His brows lifted. “Listen to yourself.”
The world shuddered, the edges of the dream flickered between the Hollows, Stonewick’s familiar lines, and Shadowick’s impossible angles. The shift made my stomach drop.
“This is exactly why she is right about you,” Gideon said suddenly.
The words hit too cleanly.
“Who?” I asked, though I already knew.
“The Priestess,” he replied, and now the smile was wrong in a way that made my skin crawl. “She always said you’d try to cage what you couldn’t understand.”
Ice slid down my spine.
“You haven’t talked about her like that,” I said slowly. “You never have.”
He shrugged. “People change.”
“No,” I whispered. “This isn’t change.”
His gaze sharpened to a predatory expression. “
You could’ve chosen differently, Maeve. You still could. All of this, Stonewick, the Academy, the rules, you cling to them because you were afraid of what you’d be without them.”
“That isn’t true.”
“Isn’t it?” He stepped closer again, and the air hummed with old magic, heavy and seductive. “You feel it too. The pull. The understanding. You and I were never meant to play by their other people’s rules.”
My heart hammered. “Stop.”
He didn’t.
“You should’ve come with me,” he continued, voice velvet-smooth, echoing with something that felt borrowed.
“You always should’ve been with me. You and I could have rewritten everything.
Together, we could have out-tricked the Priestess, and maybe the Priestess saw that. Maybe she is right to push you.”
The realization hit like cold water.
This wasn’t Gideon.
Not fully.
I took a step back, shaking my head. “You wouldn’t say that.”
His eyes darkened. “Wouldn’t I?”
“No,” I said, steadier now. “You’d argue. You’d deflect. You wouldn’t sound like her.”
For a split second, just one, the mask slipped.
Something moved behind his eyes. Something older.
Fear curled in my gut. “You aren’t alone in here.”
He tilted his head, smile returning, wider now. “Neither are you.”
The surroundings stirred.
“Get out,” I demanded. “This is my mind.”
“And yet,” he said softly, “she found a door.”
The thought landed with terrifying clarity.
If the Priestess could reach him through the dream realm…could reach me through the Hedge.
What did that mean for Celeste? The Academy?
“What does she want?” I asked, playing along.
His expression blurred, the edges of him smearing like ink in water. “The same thing she’s always wanted.”
“And that is?”
“You,” he said, and the dream fractured.
I woke with a sharp gasp, sitting bolt upright as my heart slammed against my ribs. Moonlight spilled across the bed, pale and steady, the Academy quiet around me. My hands were shaking, and I felt the person beside me.
Celeste was curled up against my side, knees tucked, one arm thrown across my waist like she used to when she was little.
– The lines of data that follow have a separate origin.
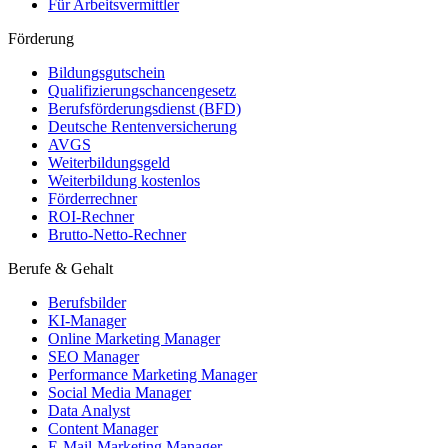
Für Arbeitsvermittler
Förderung
Bildungsgutschein
Qualifizierungschancengesetz
Berufsförderungsdienst (BFD)
Deutsche Rentenversicherung
AVGS
Weiterbildungsgeld
Weiterbildung kostenlos
Förderrechner
ROI-Rechner
Brutto-Netto-Rechner
Berufe & Gehalt
Berufsbilder
KI-Manager
Online Marketing Manager
SEO Manager
Performance Marketing Manager
Social Media Manager
Data Analyst
Content Manager
E-Mail-Marketing Manager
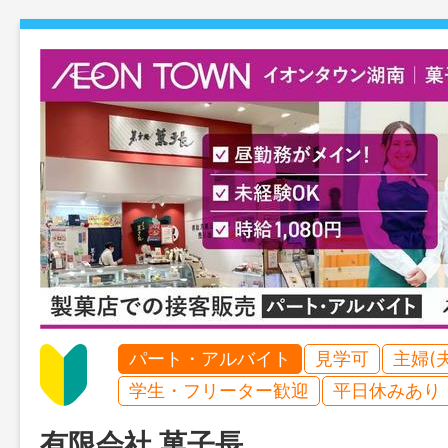
パート・アルバイト
見学可
主婦(
学生・フリーター歓迎
平日休みあり
有限会社 菓子長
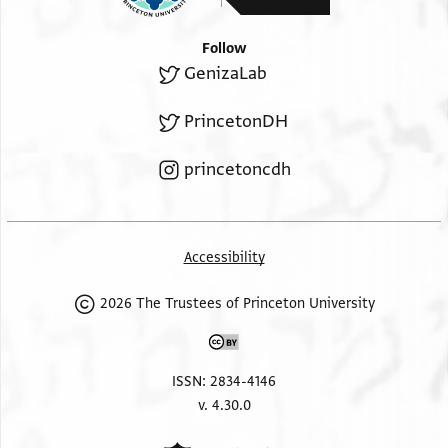
Follow
GenizaLab
PrincetonDH
princetoncdh
Accessibility
2026 The Trustees of Princeton University
ISSN: 2834-4146
v. 4.30.0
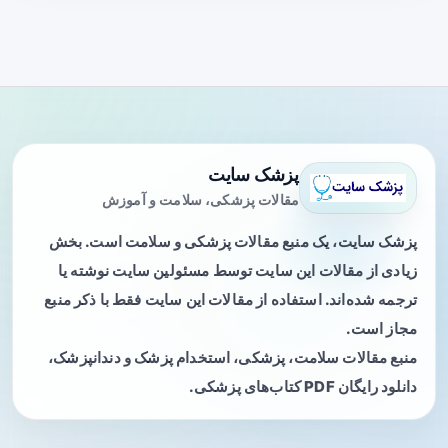
پزشک سایت
مقالات پزشکی، سلامت و آموزش
پزشک سایت، یک منبع مقالات پزشکی و سلامت است. بخش
زیادی از مقالات این سایت توسط مسئولین سایت نوشته یا
ترجمه شده‌اند. استفاده از مقالات این سایت فقط با ذکر منبع
مجاز است.
منبع مقالات سلامت، پزشکی، استخدام پزشک و دندانپزشک،
دانلود رایگان PDF کتاب‌های پزشکی.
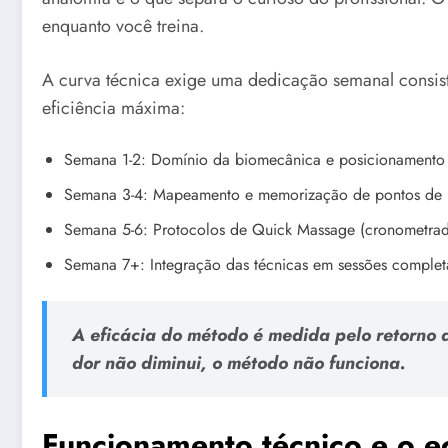
enquanto você treina.
A curva técnica exige uma dedicação semanal consist
eficiência máxima:
Semana 1-2: Domínio da biomecânica e posicionamento 
Semana 3-4: Mapeamento e memorização de pontos de Ref
Semana 5-6: Protocolos de Quick Massage (cronometrad
Semana 7+: Integração das técnicas em sessões complet
A eficácia do método é medida pelo retorno d
dor não diminui, o método não funciona.
Funcionamento técnico e o e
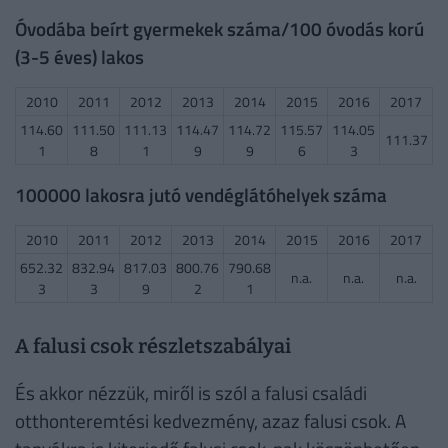
Óvodába beírt gyermekek száma/100 óvodás korú
(3-5 éves) lakos
2010
2011
2012
2013
2014
2015
2016
2017
114.60
111.50
111.13
114.47
114.72
115.57
114.05
111.37
1
8
1
9
9
6
3
100000 lakosra jutó vendéglátóhelyek száma
2010
2011
2012
2013
2014
2015
2016
2017
652.32
832.94
817.03
800.76
790.68
n.a.
n.a.
n.a.
3
3
9
2
1
A falusi csok részletszabályai
És akkor nézzük, miről is szól a falusi családi
otthonteremtési kedvezmény, azaz falusi csok. A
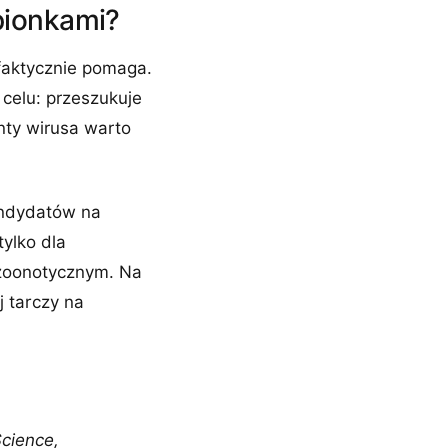
pionkami?
 faktycznie pomaga.
 celu: przeszukuje
nty wirusa warto
ndydatów na
ylko dla
 zoonotycznym. Na
 tarczy na
Science,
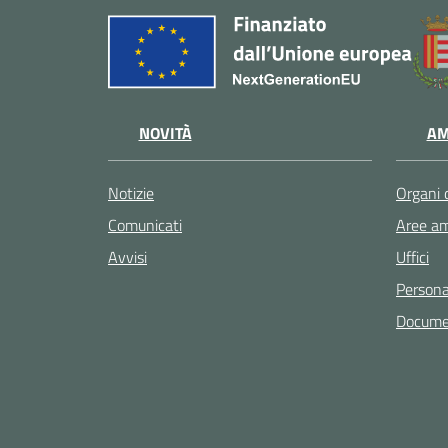
NOVITÀ
AM
Notizie
Organi 
Comunicati
Aree am
Avvisi
Uffici
Persona
Documen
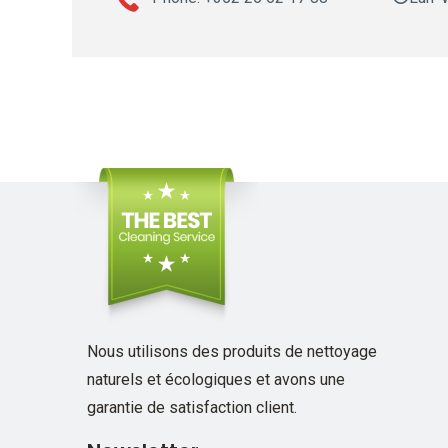
Nous utilisons des produits de nettoyage
naturels et écologiques et avons une
garantie de satisfaction client.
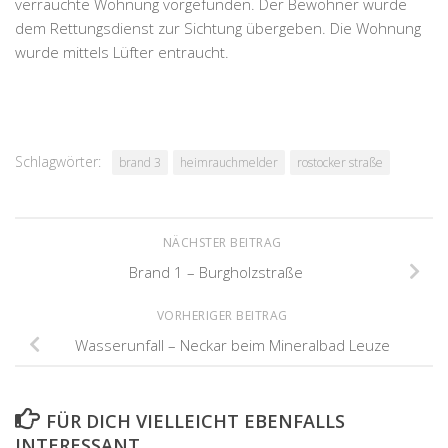
verrauchte Wohnung vorgefunden. Der Bewohner wurde
dem Rettungsdienst zur Sichtung übergeben. Die Wohnung
wurde mittels Lüfter entraucht.
Schlagwörter:
brand 3
heimrauchmelder
rostocker straße
NÄCHSTER BEITRAG
Brand 1 – Burgholzstraße
VORHERIGER BEITRAG
Wasserunfall – Neckar beim Mineralbad Leuze
FÜR DICH VIELLEICHT EBENFALLS
INTERESSANT …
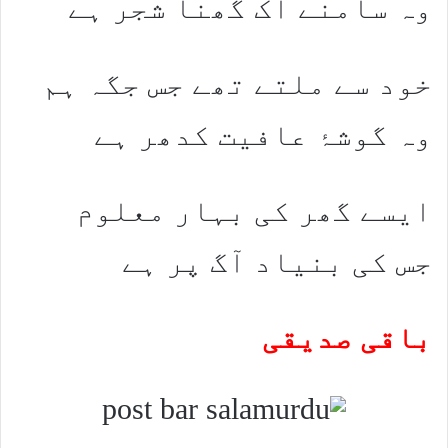
وہ سامنے اک گھنا شجر ہے
خود سے ملتے تھے جس جگہ ہم
وہ گوشۂ عافیت کدھر ہے
ایسے گھر کی بہار معلوم
جس کی بنیاد آگ پر ہے
باقی صدیقی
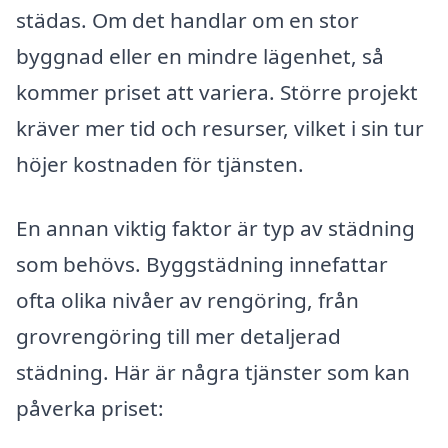
städas. Om det handlar om en stor
byggnad eller en mindre lägenhet, så
kommer priset att variera. Större projekt
kräver mer tid och resurser, vilket i sin tur
höjer kostnaden för tjänsten.
En annan viktig faktor är typ av städning
som behövs. Byggstädning innefattar
ofta olika nivåer av rengöring, från
grovrengöring till mer detaljerad
städning. Här är några tjänster som kan
påverka priset:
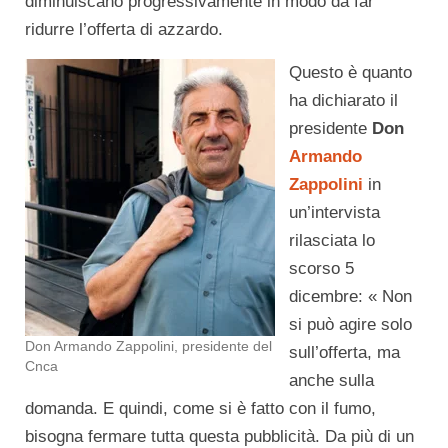
diminuiscano progressivamente in modo da far
ridurre l’offerta di azzardo.
Questo è quanto
ha dichiarato il
presidente
Don
Armando
Zappolini
in
un’intervista
rilasciata lo
scorso 5
dicembre: « Non
si può agire solo
Don Armando Zappolini, presidente del
sull’offerta, ma
Cnca
anche sulla
domanda. E quindi, come si è fatto con il fumo,
bisogna fermare tutta questa pubblicità. Da più di un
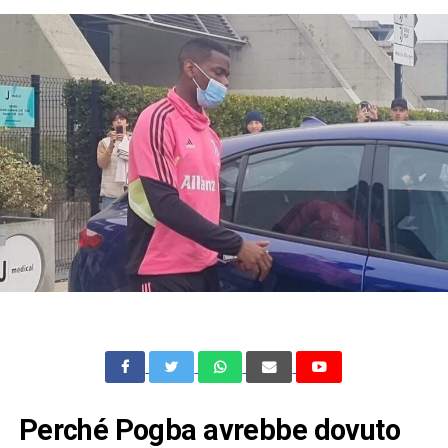
Perché Pogba avrebbe dovuto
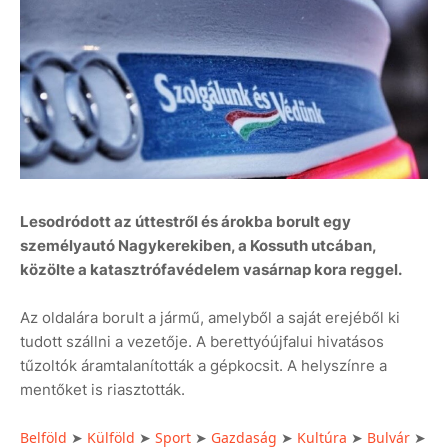
Lesodródott az úttestről és árokba borult egy
személyautó Nagykerekiben, a Kossuth utcában,
közölte a katasztrófavédelem vasárnap kora reggel.
Az oldalára borult a jármű, amelyből a saját erejéből ki
tudott szállni a vezetője. A berettyóújfalui hivatásos
tűzoltók áramtalanították a gépkocsit. A helyszínre a
mentőket is riasztották.
Belföld
Külföld
Sport
Gazdaság
Kultúra
Bulvár
➤
➤
➤
➤
➤
➤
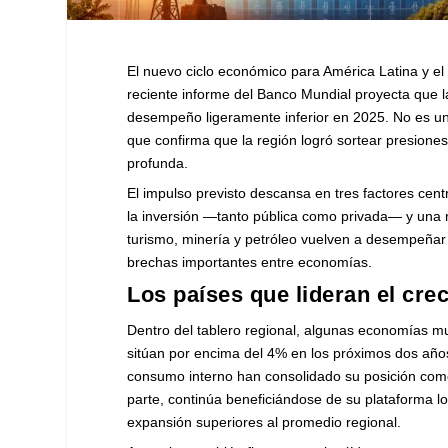
El nuevo ciclo económico para América Latina y el
reciente informe del Banco Mundial proyecta que 
desempeño ligeramente inferior en 2025. No es un 
que confirma que la región logró sortear presiones
profunda.
El impulso previsto descansa en tres factores cen
la inversión —tanto pública como privada— y una 
turismo, minería y petróleo vuelven a desempeñar
brechas importantes entre economías.
Los países que lideran el cr
Dentro del tablero regional, algunas economías 
sitúan por encima del 4% en los próximos dos años
consumo interno han consolidado su posición com
parte, continúa beneficiándose de su plataforma log
expansión superiores al promedio regional.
Her breathing was slow and even, her face relaxed in sleep, completely unaware of the storm I’d just torn myself out of.
The sight broke something open in me.
I pressed a kiss to her forehead, breathing her in. Safe. Warm. Here.
“I’ve got you,” I whispered, though she couldn’t hear me.
Carefully, I slipped out from under her arm and rose from the bed, padding quietly into the hallway. The Academy hummed softly beneath my feet, watchful and awake in a way that told me I wasn’t the only one unsettled.
Something had reached into my dream, and I intended to find out how.